With different contexts, each collection shows singular interests and obsessions, as is the case of Waltercio Caldas and his affection for the book format, resulting in a collection of books by artists, works that discuss possibilities based on this primary education. In parallel, Artur Barrio's interest in diving was what boosted his collection of 3 thousand grains of sand, starting in 1983, in which each grain of sand represents one dive taken. This quest to register experiences is essential for the development of Barrio’s artistic production; it is what gives rise to his series Situações and Registros. Each grain of sand that makes up this collection shows, however, that the idea of registering each experience goes beyond the work of art for Barrio and is present in other spheres of his life.

Sets created by artist-collectors can, in many cases, represent affective traces of their personal relationships. Tatiana Blass' collection, comprised of works by her great uncle, Rico Blass (Breslau, Alemanha, 1908 - n.d.), challenges us to question the extent to which these relationships are established as direct or indirect exchanges. The same occurs in view of Thiago Martins de Melo's installation work and his collection of desenhos de amigos, drawings by friends who are also artists. The sets by Martins de Melo and Blass make the affective power of the act of saving things and the subjective consequences of this act in their formal choices stand out.

Paulo Pasta's paintings are in dialogue with a collection of some of his masters: Mira Schendel (Zurich, Switzerland, 1919 - São Paulo, Brazil, 1988), Alfredo Volpi (Lucca, Italy, 1896 – São Paulo, Brazil, 1988) and Amilcar de Castro (Paraisópolis, Brazil,1920 - Belo Horizonte, Brazil, 2002), in a potent exchange between great names in Brazilian art.

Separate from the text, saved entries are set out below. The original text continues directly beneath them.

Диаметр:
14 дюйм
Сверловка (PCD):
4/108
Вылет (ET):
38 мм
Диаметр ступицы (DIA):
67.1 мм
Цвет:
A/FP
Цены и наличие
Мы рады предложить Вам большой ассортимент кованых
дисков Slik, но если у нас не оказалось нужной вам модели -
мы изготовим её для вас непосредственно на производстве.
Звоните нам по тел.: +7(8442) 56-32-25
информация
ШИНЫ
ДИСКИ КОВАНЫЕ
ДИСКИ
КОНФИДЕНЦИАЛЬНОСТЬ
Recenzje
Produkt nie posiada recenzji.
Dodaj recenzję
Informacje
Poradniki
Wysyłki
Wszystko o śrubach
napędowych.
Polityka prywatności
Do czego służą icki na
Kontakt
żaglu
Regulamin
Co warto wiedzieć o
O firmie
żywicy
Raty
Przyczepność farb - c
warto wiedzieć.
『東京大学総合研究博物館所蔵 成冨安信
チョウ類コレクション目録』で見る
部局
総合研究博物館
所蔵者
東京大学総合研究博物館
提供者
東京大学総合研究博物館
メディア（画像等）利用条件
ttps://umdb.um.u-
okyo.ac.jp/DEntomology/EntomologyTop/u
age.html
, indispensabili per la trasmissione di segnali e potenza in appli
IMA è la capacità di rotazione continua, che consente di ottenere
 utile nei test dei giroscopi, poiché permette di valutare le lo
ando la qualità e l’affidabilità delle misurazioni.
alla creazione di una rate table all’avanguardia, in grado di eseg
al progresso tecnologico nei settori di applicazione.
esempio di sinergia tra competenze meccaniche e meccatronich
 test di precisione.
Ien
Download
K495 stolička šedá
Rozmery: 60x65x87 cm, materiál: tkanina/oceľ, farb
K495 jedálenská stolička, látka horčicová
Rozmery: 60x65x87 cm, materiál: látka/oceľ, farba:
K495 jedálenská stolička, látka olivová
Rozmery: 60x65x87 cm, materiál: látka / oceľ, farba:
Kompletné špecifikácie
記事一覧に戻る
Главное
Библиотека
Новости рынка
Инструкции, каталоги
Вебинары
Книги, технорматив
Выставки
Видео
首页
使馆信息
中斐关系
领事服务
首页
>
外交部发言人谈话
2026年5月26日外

Similarly, it operates the relationship between Iole de Freitas and her collection of never-before-seen transfers by Tarsila do Amaral, in which the methodological paths of the latter artist's famous paintings are delineated. Process and method are established here in their traces, capable of being shared between practices of different generations.

An artist's art collection is capable of revealing traces of latent reflections that led to their practices and poetics. In this sense, Tunga's works are presented in dialogue with his collection of French Dada and Surrealist works – among them, four engravings by Marcel Duchamp (Blainville-Crevon, France, 1887 – Neuilly-sur-Seine, França, 1968). Among Tunga's works, in addition to his drawings, is also the installation Evolution (2007), made using the same language as the installation/performance Laminated Souls, on view at MoMA P.S. 1, in New York, in 2007 and 2008.